Deputados criticam ativismo e propõem fim de TSE e TRE"s

Por outro lado, é importante que o Judiciário se mantenha independente e desempenhe funções que sempre exerceu a contento. Um dos efeitos mais comuns da insatisfação represada é explodir como projeto de demolição.

Prova disso é a ideia icononoclasta, que parecia apenas protesto inconsequente de um político irado com a arbitragem das eleições no Brasil, cujo potencial de atração talvez seja maior do que se poderia imaginar. Em reportagem publicada neste Valor, em fevereiro, o líder do PTB na Câmara, Jovair Arantes (GO), sugeriu a extinção da Justiça Eleitoral como principal proposta para o debate da reforma política.

Arantes dizia que a intenção era botar o "dedo na ferida". Sua maior reclamação é que a Justiça Eleitoral interfere demais nas disputas e tem levado à realização de uma espécie de terceiro turno nos tribunais. O argumento não é de todo ausente da agenda pública. A judicialização da política é sempre citada como um dos problemas da democracia - não só a da brasileira, diga-se. Mas a ideia, pela radicalidade, parecia carregar a marca da idiossincrasia inócua. Eis, contudo, que a ousadia tem mostrado sua capacidade de conquistar corações e mentes.
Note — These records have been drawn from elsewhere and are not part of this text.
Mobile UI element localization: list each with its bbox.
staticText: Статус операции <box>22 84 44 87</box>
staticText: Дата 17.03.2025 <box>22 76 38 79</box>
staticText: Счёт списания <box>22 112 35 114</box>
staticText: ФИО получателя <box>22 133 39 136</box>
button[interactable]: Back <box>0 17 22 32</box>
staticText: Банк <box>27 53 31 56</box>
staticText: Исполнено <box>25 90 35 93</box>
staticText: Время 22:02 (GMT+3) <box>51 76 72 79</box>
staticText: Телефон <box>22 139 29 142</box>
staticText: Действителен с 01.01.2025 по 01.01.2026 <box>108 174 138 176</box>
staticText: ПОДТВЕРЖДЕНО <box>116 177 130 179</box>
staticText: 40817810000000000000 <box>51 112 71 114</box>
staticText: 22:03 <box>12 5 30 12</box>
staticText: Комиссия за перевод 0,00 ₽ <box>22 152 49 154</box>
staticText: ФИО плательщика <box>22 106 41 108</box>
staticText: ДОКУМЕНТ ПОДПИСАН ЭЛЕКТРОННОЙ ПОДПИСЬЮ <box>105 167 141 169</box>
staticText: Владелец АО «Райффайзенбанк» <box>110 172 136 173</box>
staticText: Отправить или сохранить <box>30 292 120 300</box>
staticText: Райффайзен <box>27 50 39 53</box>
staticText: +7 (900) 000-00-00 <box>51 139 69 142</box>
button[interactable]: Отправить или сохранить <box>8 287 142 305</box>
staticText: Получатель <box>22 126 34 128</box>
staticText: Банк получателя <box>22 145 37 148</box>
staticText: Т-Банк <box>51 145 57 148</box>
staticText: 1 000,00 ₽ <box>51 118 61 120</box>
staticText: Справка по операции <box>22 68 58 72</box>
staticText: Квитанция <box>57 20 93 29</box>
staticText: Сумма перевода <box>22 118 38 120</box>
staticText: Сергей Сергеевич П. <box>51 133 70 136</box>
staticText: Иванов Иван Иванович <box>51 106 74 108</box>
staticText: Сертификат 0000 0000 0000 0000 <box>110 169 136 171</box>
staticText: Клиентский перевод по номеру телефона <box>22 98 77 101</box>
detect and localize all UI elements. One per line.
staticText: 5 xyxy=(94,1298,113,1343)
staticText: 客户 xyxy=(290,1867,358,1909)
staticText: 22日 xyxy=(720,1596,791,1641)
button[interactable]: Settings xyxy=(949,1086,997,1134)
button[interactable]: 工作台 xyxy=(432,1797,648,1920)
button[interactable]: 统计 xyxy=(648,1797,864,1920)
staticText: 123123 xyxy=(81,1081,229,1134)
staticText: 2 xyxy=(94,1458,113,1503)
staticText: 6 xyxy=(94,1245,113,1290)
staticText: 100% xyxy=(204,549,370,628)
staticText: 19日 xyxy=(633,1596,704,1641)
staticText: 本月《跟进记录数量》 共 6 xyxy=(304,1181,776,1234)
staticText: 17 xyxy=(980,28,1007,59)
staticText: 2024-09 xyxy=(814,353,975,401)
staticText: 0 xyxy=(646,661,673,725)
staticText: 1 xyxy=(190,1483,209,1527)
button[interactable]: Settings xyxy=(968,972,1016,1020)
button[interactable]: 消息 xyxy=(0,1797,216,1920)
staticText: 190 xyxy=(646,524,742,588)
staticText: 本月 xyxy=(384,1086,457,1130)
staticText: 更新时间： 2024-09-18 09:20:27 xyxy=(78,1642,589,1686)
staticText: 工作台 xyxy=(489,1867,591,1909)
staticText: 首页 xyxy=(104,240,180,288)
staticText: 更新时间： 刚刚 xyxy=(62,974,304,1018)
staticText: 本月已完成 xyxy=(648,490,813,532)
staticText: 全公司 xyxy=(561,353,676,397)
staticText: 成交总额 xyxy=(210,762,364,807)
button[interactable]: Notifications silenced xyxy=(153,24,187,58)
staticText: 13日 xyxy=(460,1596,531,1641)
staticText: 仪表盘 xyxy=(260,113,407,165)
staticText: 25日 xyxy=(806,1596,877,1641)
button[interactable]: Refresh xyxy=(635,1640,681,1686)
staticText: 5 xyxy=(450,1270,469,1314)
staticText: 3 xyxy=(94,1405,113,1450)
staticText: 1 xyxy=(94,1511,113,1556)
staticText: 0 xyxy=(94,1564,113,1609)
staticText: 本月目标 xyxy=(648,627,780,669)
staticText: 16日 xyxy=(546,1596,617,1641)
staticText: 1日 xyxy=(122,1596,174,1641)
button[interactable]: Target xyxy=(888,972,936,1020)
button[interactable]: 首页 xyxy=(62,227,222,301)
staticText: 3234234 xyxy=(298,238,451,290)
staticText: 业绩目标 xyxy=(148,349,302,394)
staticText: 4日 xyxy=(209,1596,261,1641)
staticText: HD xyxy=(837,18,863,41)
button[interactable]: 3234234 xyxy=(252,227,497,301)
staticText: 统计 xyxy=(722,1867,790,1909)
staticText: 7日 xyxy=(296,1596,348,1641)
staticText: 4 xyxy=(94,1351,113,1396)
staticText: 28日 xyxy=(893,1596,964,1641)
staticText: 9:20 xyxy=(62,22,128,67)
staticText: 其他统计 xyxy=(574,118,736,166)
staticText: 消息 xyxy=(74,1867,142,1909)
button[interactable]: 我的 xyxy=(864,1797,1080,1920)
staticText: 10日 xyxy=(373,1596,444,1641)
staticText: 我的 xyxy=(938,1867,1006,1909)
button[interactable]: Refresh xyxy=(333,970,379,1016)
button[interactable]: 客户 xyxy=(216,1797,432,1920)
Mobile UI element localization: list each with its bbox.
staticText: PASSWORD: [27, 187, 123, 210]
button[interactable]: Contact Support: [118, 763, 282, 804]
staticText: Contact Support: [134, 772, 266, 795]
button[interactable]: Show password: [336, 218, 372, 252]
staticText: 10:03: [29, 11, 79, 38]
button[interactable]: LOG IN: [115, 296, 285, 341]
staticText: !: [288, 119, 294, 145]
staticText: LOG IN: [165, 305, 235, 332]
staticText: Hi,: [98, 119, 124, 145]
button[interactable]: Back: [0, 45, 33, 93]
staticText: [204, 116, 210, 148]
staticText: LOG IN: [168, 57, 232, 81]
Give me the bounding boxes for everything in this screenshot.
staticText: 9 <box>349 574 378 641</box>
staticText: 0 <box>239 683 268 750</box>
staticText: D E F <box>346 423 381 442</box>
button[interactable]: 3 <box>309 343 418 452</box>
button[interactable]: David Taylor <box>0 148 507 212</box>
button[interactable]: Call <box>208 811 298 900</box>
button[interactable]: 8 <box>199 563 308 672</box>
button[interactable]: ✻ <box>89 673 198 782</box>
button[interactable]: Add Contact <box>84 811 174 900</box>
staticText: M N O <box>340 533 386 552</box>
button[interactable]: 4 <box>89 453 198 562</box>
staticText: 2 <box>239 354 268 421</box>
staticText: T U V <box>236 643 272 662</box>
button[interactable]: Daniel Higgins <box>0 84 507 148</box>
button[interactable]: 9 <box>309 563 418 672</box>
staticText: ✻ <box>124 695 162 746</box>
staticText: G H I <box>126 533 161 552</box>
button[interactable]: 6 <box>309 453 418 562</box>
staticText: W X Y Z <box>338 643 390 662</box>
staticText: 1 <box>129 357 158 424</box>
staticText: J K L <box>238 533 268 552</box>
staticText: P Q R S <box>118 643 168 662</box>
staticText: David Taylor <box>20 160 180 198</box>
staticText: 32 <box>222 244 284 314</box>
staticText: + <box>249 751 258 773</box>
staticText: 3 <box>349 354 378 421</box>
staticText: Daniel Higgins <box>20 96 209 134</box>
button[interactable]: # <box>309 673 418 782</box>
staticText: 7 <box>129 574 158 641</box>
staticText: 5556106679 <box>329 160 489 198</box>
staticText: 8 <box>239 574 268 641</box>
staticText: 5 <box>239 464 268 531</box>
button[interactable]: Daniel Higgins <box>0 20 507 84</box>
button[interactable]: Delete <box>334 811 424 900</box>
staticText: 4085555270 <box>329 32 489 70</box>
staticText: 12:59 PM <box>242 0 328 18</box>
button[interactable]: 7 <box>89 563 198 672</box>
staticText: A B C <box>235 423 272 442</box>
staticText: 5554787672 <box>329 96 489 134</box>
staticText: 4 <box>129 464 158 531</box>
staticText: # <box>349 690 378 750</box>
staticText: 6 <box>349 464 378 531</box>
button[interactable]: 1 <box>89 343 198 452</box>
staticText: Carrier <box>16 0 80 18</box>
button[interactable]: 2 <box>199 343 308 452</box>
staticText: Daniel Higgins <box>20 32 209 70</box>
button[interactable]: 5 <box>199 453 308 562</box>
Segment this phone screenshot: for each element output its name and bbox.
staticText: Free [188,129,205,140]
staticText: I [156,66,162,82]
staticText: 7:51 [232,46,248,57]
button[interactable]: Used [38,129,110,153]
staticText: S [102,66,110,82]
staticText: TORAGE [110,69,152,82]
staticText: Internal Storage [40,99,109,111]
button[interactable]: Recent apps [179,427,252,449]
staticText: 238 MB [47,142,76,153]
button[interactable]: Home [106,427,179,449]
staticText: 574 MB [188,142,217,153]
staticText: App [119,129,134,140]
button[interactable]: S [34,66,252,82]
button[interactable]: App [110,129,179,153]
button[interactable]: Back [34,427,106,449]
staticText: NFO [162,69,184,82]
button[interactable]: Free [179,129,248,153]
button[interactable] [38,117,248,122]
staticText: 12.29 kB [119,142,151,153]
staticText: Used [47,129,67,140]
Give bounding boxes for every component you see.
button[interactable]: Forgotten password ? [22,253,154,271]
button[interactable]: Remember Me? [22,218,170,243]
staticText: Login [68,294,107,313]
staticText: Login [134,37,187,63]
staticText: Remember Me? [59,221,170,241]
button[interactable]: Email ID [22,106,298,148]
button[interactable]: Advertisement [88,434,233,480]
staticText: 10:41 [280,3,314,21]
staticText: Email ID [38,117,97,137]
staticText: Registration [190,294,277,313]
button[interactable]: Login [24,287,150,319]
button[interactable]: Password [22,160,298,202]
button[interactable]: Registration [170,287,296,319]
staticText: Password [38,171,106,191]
O líder do PDT na Câmara, Giovanni Queiroz (PA), reconhece que "a tese de Jovair" mexeu com a cabeça de muita gente no Congresso. "Temos que acabar com essa estrutura do TSE e dos TRE"s. Não há razão para que as ações não sejam julgadas pela Justiça comum. Os juízes são emprestados, não são especialistas na matéria", defende. Queiroz sugere que o Superior Tribunal de Justiça (STJ) exerça as funções do Tribunal Superior Eleitoral (TSE) e que os tribunais de justiça estaduais ou os regionais federais desempenhem o papel dos Tribunais Regionais Eleitorais (TRE"s). Qual seria a vantagem? "Menos palacetes seriam construídos. Eles agridem a miséria brasileira", diz.

O argumento de Jovair Arantes - que está preparando uma proposta de emenda constitucional sobre o assunto - é semelhante. Ele critica o custo de quase R$ 5 bilhões da Justiça Eleitoral, mesmo em ano sem eleições. Mas o ponto crucial é mesmo a interferência no processo eleitoral.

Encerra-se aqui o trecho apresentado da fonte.